WHAT TO WORK ON: Among the entries below, how many lines have the word "para"? Answer only with the number.

RECORDS SHOWN START

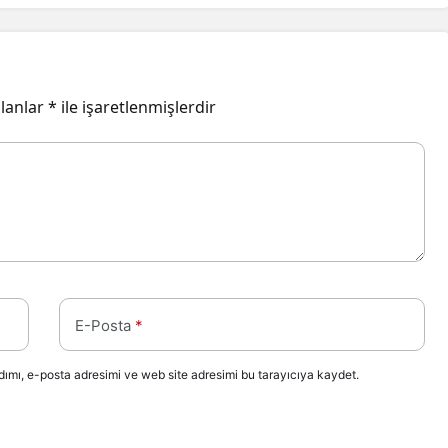
alanlar
*
ile işaretlenmişlerdir
E-Posta
*
ımı, e-posta adresimi ve web site adresimi bu tarayıcıya kaydet.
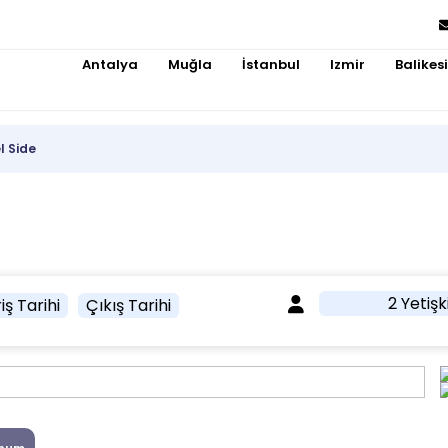
Antalya
Muğla
İstanbul
Izmir
Balikesi
l Side
2 Yetişk
iş Tarihi
Çıkış Tarihi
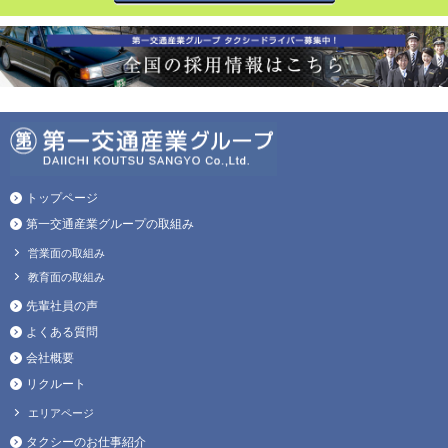
トップページ
第一交通産業グループの取組み
営業面の取組み
教育面の取組み
先輩社員の声
よくある質問
会社概要
リクルート
エリアページ
タクシーのお仕事紹介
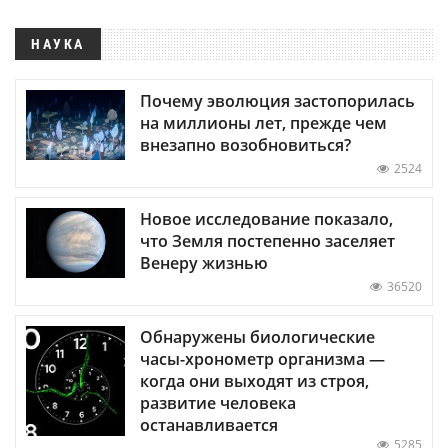
НАУКА
Почему эволюция застопорилась
на миллионы лет, прежде чем
внезапно возобновиться?
2524
Новое исследование показало,
что Земля постепенно заселяет
Венеру жизнью
36520
Обнаружены биологические
часы-хронометр организма —
когда они выходят из строя,
развитие человека
останавливается
5285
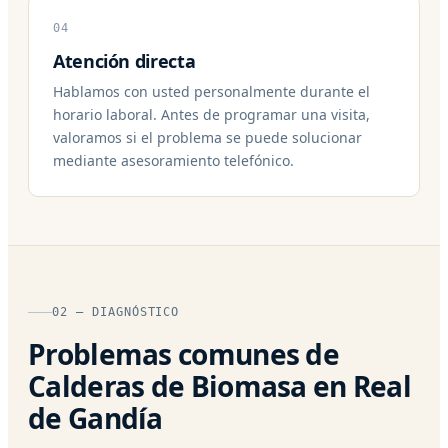
04
Atención directa
Hablamos con usted personalmente durante el
horario laboral. Antes de programar una visita,
valoramos si el problema se puede solucionar
mediante asesoramiento telefónico.
02 — DIAGNÓSTICO
Problemas comunes de
Calderas de Biomasa en Real
de Gandía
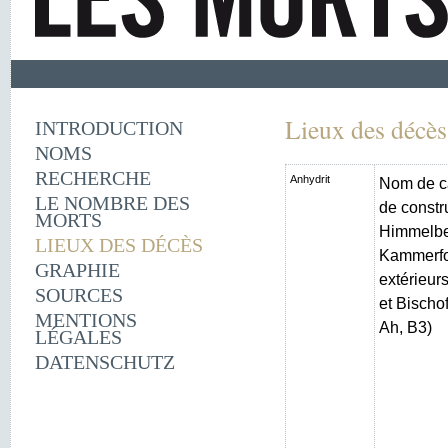
Lieux des décès
INTRODUCTION
NOMS
RECHERCHE
Anhydrit
Nom de c
LE NOMBRE DES
de constr
MORTS
Himmelber
LIEUX DES DÉCÈS
Kammerfo
GRAPHIE
extérieur
SOURCES
et Bischo
MENTIONS
Ah, B3)
LÉGALES
DATENSCHUTZ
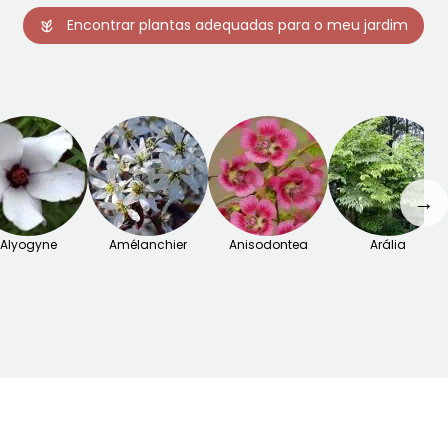
Encontrar plantas adequadas para o meu jardim
→
Alyogyne
Amélanchier
Anisodontea
Arália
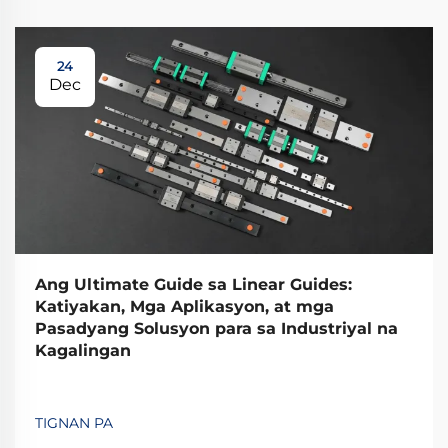
24
Dec
Ang Ultimate Guide sa Linear Guides:
Katiyakan, Mga Aplikasyon, at mga
Pasadyang Solusyon para sa Industriyal na
Kagalingan
TIGNAN PA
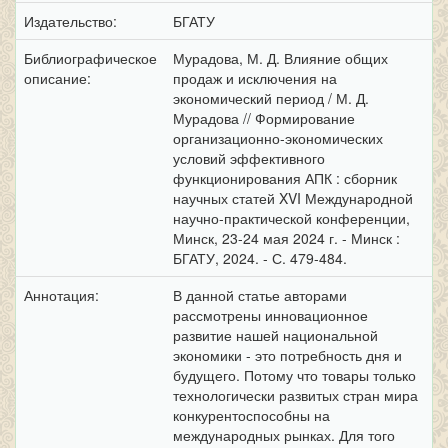
Издательство:
БГАТУ
Библиографическое
Мурадова, М. Д. Влияние общих
описание:
продаж и исключения на
экономический период / М. Д.
Мурадова // Формирование
организационно-экономических
условий эффективного
функционирования АПК : сборник
научных статей XVI Международной
научно-практической конференции,
Минск, 23-24 мая 2024 г. - Минск :
БГАТУ, 2024. - С. 479-484.
Аннотация:
В данной статье авторами
рассмотрены инновационное
развитие нашей национальной
экономики - это потребность дня и
будущего. Потому что товары только
технологически развитых стран мира
конкурентоспособны на
международных рынках. Для того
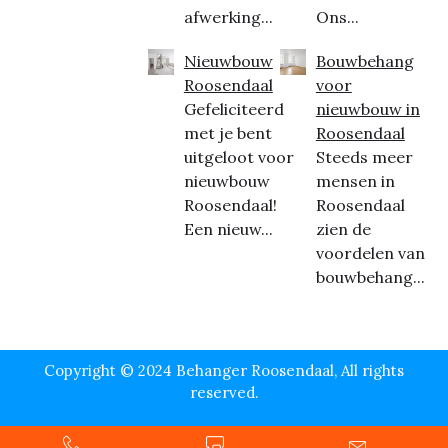
afwerking...
Ons...
Nieuwbouw
Bouwbehang
Roosendaal
voor
Gefeliciteerd
nieuwbouw in
met je bent
Roosendaal
uitgeloot voor
Steeds meer
nieuwbouw
mensen in
Roosendaal!
Roosendaal
Een nieuw...
zien de
voordelen van
bouwbehang...
Copyright © 2024 Behanger Roosendaal, All rights
reserved.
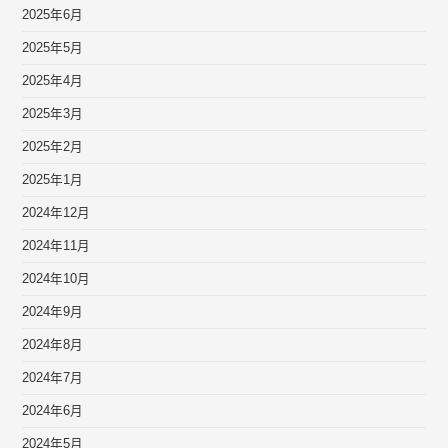
2025年6月
2025年5月
2025年4月
2025年3月
2025年2月
2025年1月
2024年12月
2024年11月
2024年10月
2024年9月
2024年8月
2024年7月
2024年6月
2024年5月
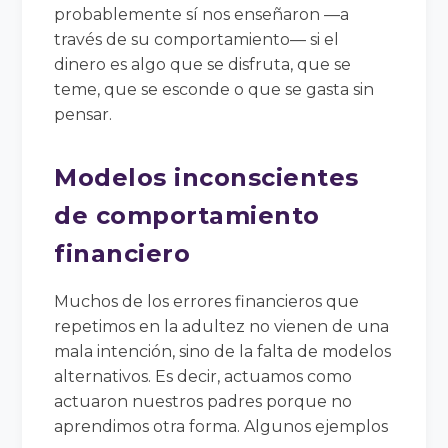
probablemente sí nos enseñaron —a
través de su comportamiento— si el
dinero es algo que se disfruta, que se
teme, que se esconde o que se gasta sin
pensar.
Modelos inconscientes
de comportamiento
financiero
Muchos de los errores financieros que
repetimos en la adultez no vienen de una
mala intención, sino de la falta de modelos
alternativos. Es decir, actuamos como
actuaron nuestros padres porque no
aprendimos otra forma. Algunos ejemplos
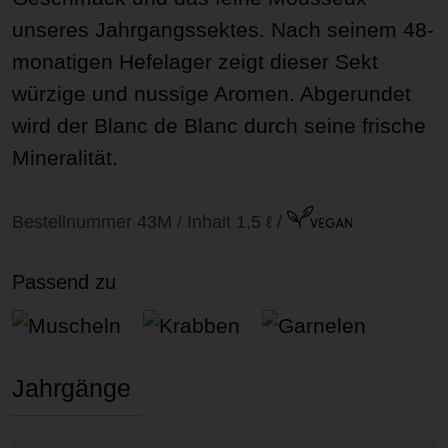
unseres Jahrgangssektes. Nach seinem 48-
monatigen Hefelager zeigt dieser Sekt
würzige und nussige Aromen. Abgerundet
wird der Blanc de Blanc durch seine frische
Mineralität.
Bestellnummer 43M / Inhalt 1,5 ℓ
/
Passend zu
Muscheln
Krabben
Garnelen
Jahrgänge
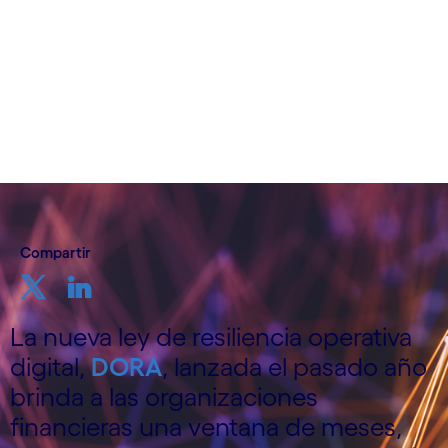
Cognizant
7 de marzo de 2024
Compartir
La nueva ley de resiliencia operativa
digital,
DORA
, lanzada el pasado año
brinda a las organizaciones
financieras una ventana de meses,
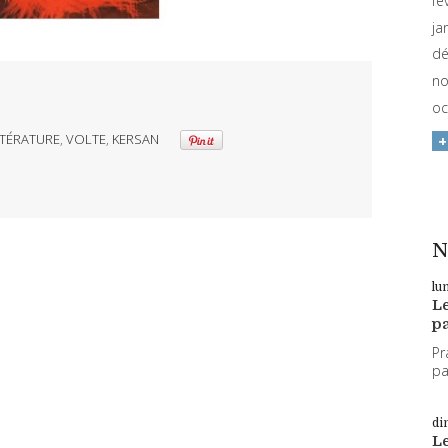
fé
ja
dé
no
oc
TTÉRATURE
,
VOLTE
,
KERSAN
N
lu
L
pa
Pr
par
di
L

RECORDS SHOWN END

YOUR RESPONSE: 2